Un suivi médical insuffisant
De nombreux ex-otages dénoncent un manque de soutien psychologique adapté. « On lui a laissé des somnifères et un numéro à appeler », confie un proche d'un ancien captif. Les structures d'accueil, souvent sous-financées, peinent à offrir un accompagnement personnalisé. Les patients se retrouvent seuls face à leurs angoisses, avec pour seule bouée de sauvetage une ligne téléphonique souvent saturée.
Les séquelles invisibles
Au-delà des blessures physiques, les traumatismes psychologiques laissent des marques profondes. Troubles du sommeil, hypervigilance, flashbacks : les symptômes du syndrome de stress post-traumatique sont monnaie courante.
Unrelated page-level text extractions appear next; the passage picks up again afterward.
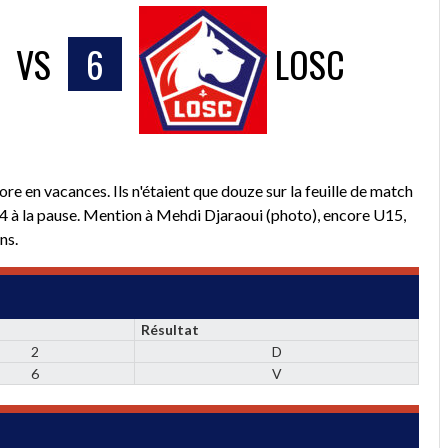
VS
6
LOSC
ore en vacances. Ils n'étaient que douze sur la feuille de match
1-4 à la pause. Mention à Mehdi Djaraoui (photo), encore U15,
ns.
Résultat
2
D
6
V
Pourtant, les traitements proposés se limitent souvent à des médicaments, sans véritable thérapie. « Il faut des mois, voire des années, pour retrouver une vie normale », témoigne une ancienne otage.
Un isolement social pesant
Le retour à la vie civile est également compliqué par l'incompréhension de l'entourage. Les proches, bien que bienveillants, ne saisissent pas toujours l'ampleur du calvaire vécu. Les ex-otages se sentent souvent incompris, voire jugés. Les médias et l'opinion publique, après un bref intérêt lors de la libération, les oublient rapidement. « On devient un numéro, une statistique », déplore un ancien détenu.
Des solutions à repenser
Les associations de défense des droits des otages réclament une meilleure prise en charge. Elles suggèrent la création de centres spécialisés, avec des psychiatres formés aux traumatismes extrêmes. Un suivi à long terme, incluant des thérapies de groupe et un accompagnement social, est indispensable. « Il ne suffit pas de libérer les corps, il faut libérer les esprits », insiste un porte-parole.
Le gouvernement, conscient des lacunes, a promis des mesures. Un numéro vert dédié a été mis en place, mais il reste insuffisant. Les familles et les ex-otages attendent des actes concrets pour que le retour ne soit plus une seconde peine.